Kundgebung in Hamburg am Berliner Tor

Breites Bündnis gegen NPD-Demo

Unter dem Motto "Faschismus ist keine Meinung, sondern ein Verbrechen!" ruft das Hamburger Bündnis gegen Rechts zur Demo auf.

Hamburg. Steffi Wittenberg (83) entkam nur knapp dem Holocaust. "Ich habe den antisemitischen und rassistischen Terror der Nazis selbst erlebt", sagt die Hamburger Jüdin. Im Sommer 1939 fand sie an der Eppendorfer Landstraße Unterschlupf, konnte noch im selben Jahr zu ihrem Vater nach Uruguay reisen. Viele ihrer Verwandten wurden aber vom NS-Regime umgebracht. Es ist unerträglich für Wittenberg, dass die rechtsextreme NPD heute um 19 Uhr am Berliner Tor mit einer Kundgebung ihren Hass auf die Straße tragen darf.

Unter dem Motto "Nazis isolieren - Faschismus ist keine Meinung, sondern ein Verbrechen!" ruft das Hamburger Bündnis gegen Rechts (HBgR) heute um 16 Uhr auf dem Hachmannplatz (St. Georg) zur Demonstration gegen den Aufmarsch der NPD auf. "Wir wollen mit unserem breiten Spektrum gesellschaftlicher Kräfte deutlich machen, dass es in Hamburg keinen Platz für Nazis gibt", sagt Bela Rogalla, Sprecher des HBgR. Der Zug soll durch die City zur Kurt-Schumacher-Allee führen, wo um 19 Uhr die Abschlusskundgebung geplant ist. Antifaschisten, Migranten und Künstler, Wissenschaftler und Stadtteilinitiativen, Gewerkschaften, Verfolgten-Organisationen und Parteien treten den Neonazis gemeinsam entgegen. "So ein breites Bündnis gegen Rechts hat es in Hamburg noch nie gegeben", sagt Olaf Schwede von der DGB-Jugend.

"Wir hoffen sehr, dass viele Menschen sich mit uns auf der Demonstration den Nazis entgegenstellen", sagt Steffi Wittenberg, die selbst auf der Kundgebung sprechen wird.

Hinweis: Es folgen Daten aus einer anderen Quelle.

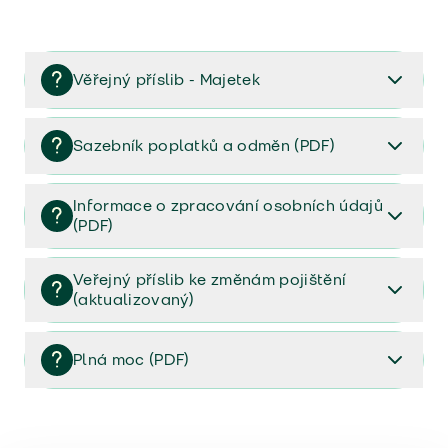
Věřejný příslib - Majetek
Věřejný příslib majetek 2023
Sazebník poplatků a odměn (PDF)
Sazebník poplatků a odměn (PDF)
Informace o zpracování osobních údajů
(PDF)
Informace o zpracování osobních údajů (PDF)
Veřejný příslib ke změnám pojištění
(aktualizovaný)
Veřejný příslib ke změnám pojištění (aktualizovaný)
Plná moc (PDF)
Plná moc (PDF)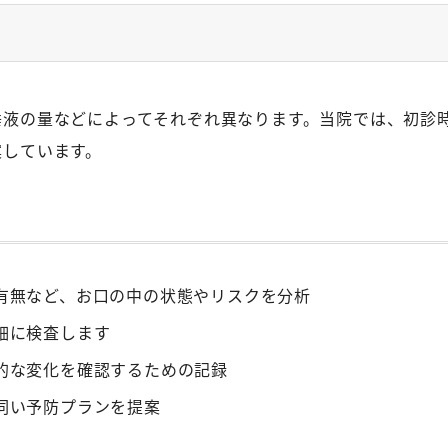
ン
唾液の量などによってそれぞれ異なります。当院では、初診
案しています。
有無など、お口の中の状態やリスクを分析
細に検査します
的な変化を確認するための記録
伺い予防プランを提案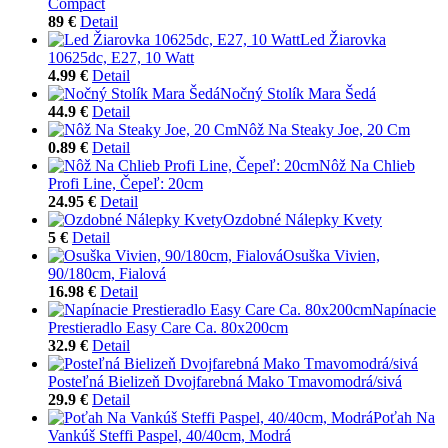
Compact
89 €
Detail
Led Žiarovka
10625dc, E27, 10 Watt
4.99 €
Detail
Nočný Stolík Mara Šedá
44.9 €
Detail
Nôž Na Steaky Joe, 20 Cm
0.89 €
Detail
Nôž Na Chlieb
Profi Line, Čepeľ: 20cm
24.95 €
Detail
Ozdobné Nálepky Kvety
5 €
Detail
Osuška Vivien,
90/180cm, Fialová
16.98 €
Detail
Napínacie
Prestieradlo Easy Care Ca. 80x200cm
32.9 €
Detail
Posteľná Bielizeň Dvojfarebná Mako Tmavomodrá/sivá
29.9 €
Detail
Poťah Na
Vankúš Steffi Paspel, 40/40cm, Modrá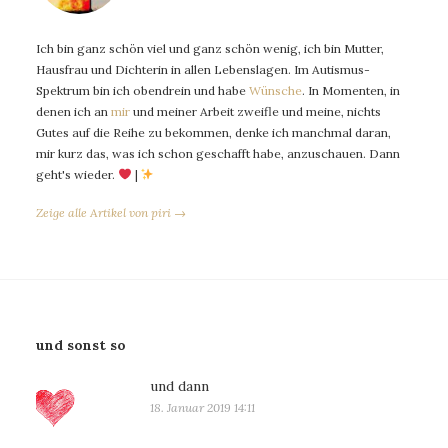
Ich bin ganz schön viel und ganz schön wenig, ich bin Mutter,
Hausfrau und Dichterin in allen Lebenslagen. Im Autismus-
Spektrum bin ich obendrein und habe
Wünsche
. In Momenten, in
denen ich an
mir
und meiner Arbeit zweifle und meine, nichts
Gutes auf die Reihe zu bekommen, denke ich manchmal daran,
mir kurz das, was ich schon geschafft habe, anzuschauen. Dann
geht's wieder.
|
Zeige alle Artikel von piri →
und sonst so
und dann
18. Januar 2019 14:11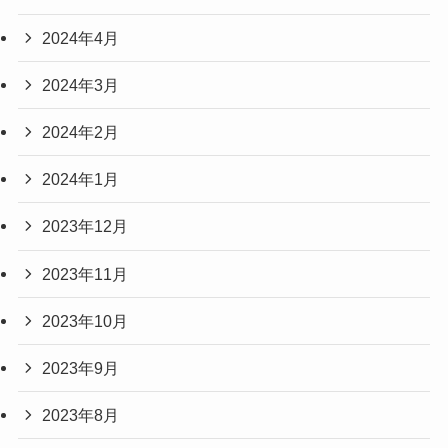
2024年4月
2024年3月
2024年2月
2024年1月
2023年12月
2023年11月
2023年10月
2023年9月
2023年8月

Zu den Unterstützern gehören: Wolfgang Rose (Landesvorsitzender Ver.di), Esther Bejarano (84; Auschwitz-Komitee Hamburg), Klaus Bullan (Landesvorsitzender GEW), Inka Damerau (SPD-Landesvorstand), Antje Möller (GAL), Christiane Schneider (Die Linke) sowie Detlef Garbe (Leiter der KZ-Gedenkstätte Neuengamme), Michael Joho (Geschichtswerkstatt St. Georg) und Propst Jürgen Bollmann.